Using Routinely Collected EHR Data to Optimize Patient Care, Refine Clinical Care Guidelines, And Inform Healthcare Policies for Vulnerable or Low-Resource HIV Patients

Abstract

University of Washington Abstract Using Routinely Collected EHR Data to Optimize Patient Care, Refine Clinical Care Guidelines, And Inform Healthcare Policies for Vulnerable or Low-Resource HIV Patients Canada Parrish Chair of the Supervisory Committee: Paul Fishman Department of Health Services Despite major achievements in HIV care over the last several decades, more effort is needed to improve service delivery to low-resource and vulnerable communities. Observational data from routine clinical sources represent a source of information for optimizing HIV care in settings where large, randomized trials are not feasible, or for populations typically excluded from clinical trials.
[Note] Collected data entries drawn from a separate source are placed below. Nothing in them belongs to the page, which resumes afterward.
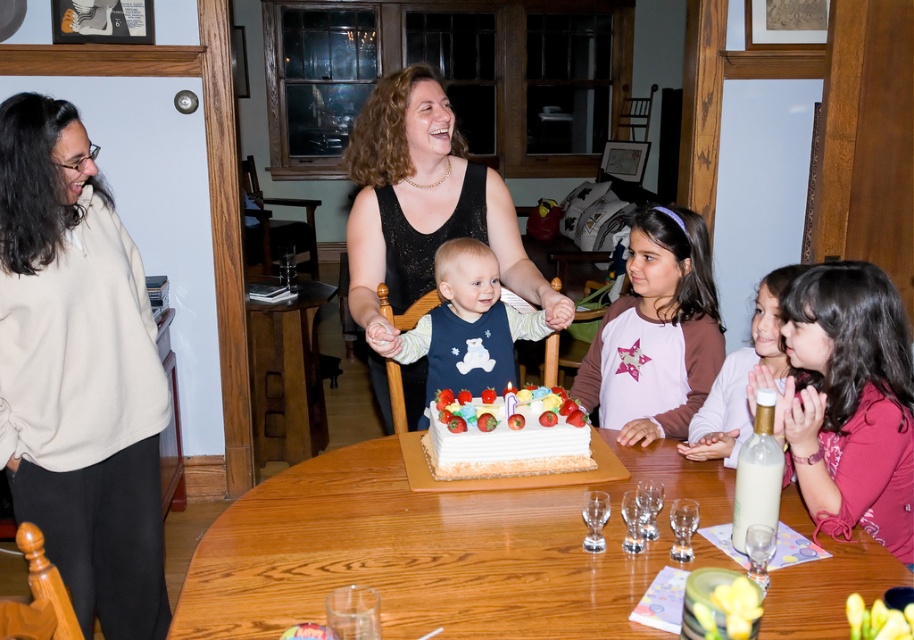 You are organizing a closet and need to hang the white fleece sweater at left and the pink fabric shirt at right. According to the image, which one should be placed lower on the hanger?

The white fleece sweater at left should be placed lower on the hanger because it is positioned under the pink fabric shirt at right in the image. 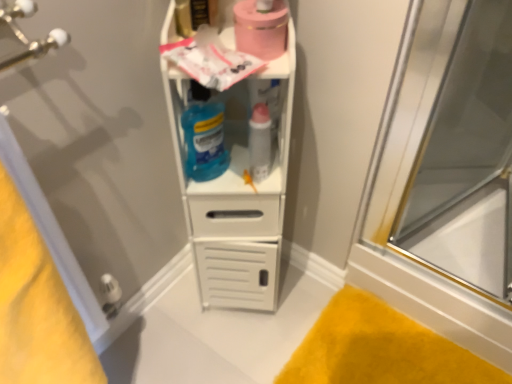 You are a GUI agent. You are given a task and a screenshot of the screen. Output one action in this format:
    pyautogui.click(x=<x>, y=<y>)
    Task: Click on the vacant space underneath yellow plush bath mat at lower right (from a real-world perspective)
    This screenshot has width=512, height=384.
    Given the screenshot: What is the action you would take?
    pyautogui.click(x=379, y=354) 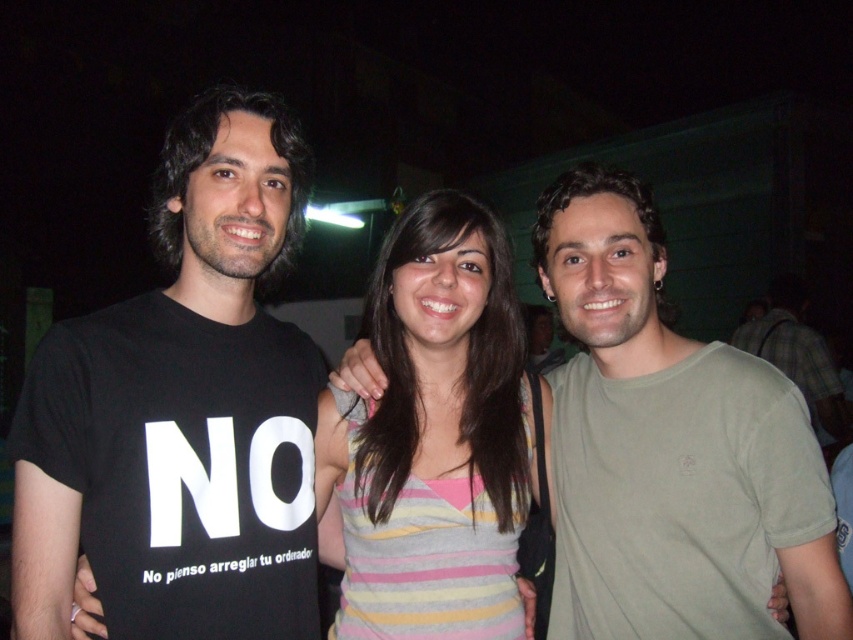 Does matte green t-shirt at center have a larger size compared to green cotton shirt at right?

Incorrect, matte green t-shirt at center is not larger than green cotton shirt at right.

Between matte green t-shirt at center and green cotton shirt at right, which one appears on the right side from the viewer's perspective?

Positioned to the right is green cotton shirt at right.

Does point (766, 545) come in front of point (801, 304)?

That is True.

Where is `matte green t-shirt at center`? The height and width of the screenshot is (640, 853). matte green t-shirt at center is located at coordinates (669, 445).

Does point (289, 404) come farther from viewer compared to point (590, 625)?

No, (289, 404) is closer to viewer.

Can you confirm if black cotton t-shirt at left is positioned above matte green t-shirt at center?

Yes.

Which is behind, point (169, 481) or point (639, 531)?

Positioned behind is point (639, 531).

The image size is (853, 640). Find the location of `black cotton t-shirt at left`. black cotton t-shirt at left is located at coordinates (183, 410).

Between matte green t-shirt at center and striped fabric shirt at center, which one appears on the left side from the viewer's perspective?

This research used observational data from the centralized iSante EHR for Haitian HIV patients enrolled in care, as well as the CFAR Network of Integrated Clinical Systems (CNICS) electronic medical records-based network which integrates clinical data from HIV-infected persons in the United States. The specific aims included: defining the association between early linkage to care and various types of substance use; determining the causal effect of extending ART (antiretroviral therapy) prescription lengths on retention in care; assessing the potential subgroup differences in the effect of increasing ART prescription length and exploring refining existing ART guidelines. We found that those with substance use entered care earlier than those who did not report substance use, extending ART intervals causes an increase in retention in care; this effect does differ across patient subgroups, though a uniform ART guideline remains appropriate. This research provided insight into how to optimize care for key populations in efforts to reach national and global HIV care benchmarks.